* [Problem to solve]: An exact transcript of every entry is required, without any of the pictures.

Source data:
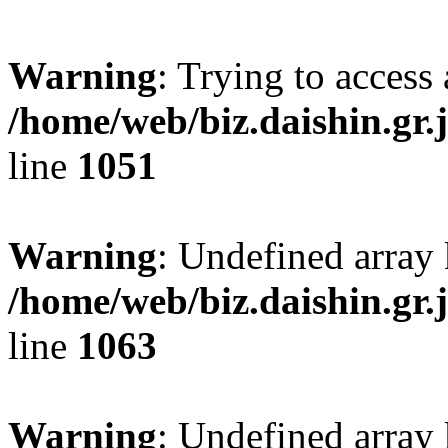
Warning
: Trying to access 
/home/web/biz.daishin.gr
line
1051
Warning
: Undefined array
/home/web/biz.daishin.gr
line
1063
Warning
: Undefined array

* [Answer area]:
Warning
: Trying to access 
/home/web/biz.daishin.gr
line
1051
Warning
: Undefined array
/home/web/biz.daishin.gr
line
1063
Warning
: Undefined array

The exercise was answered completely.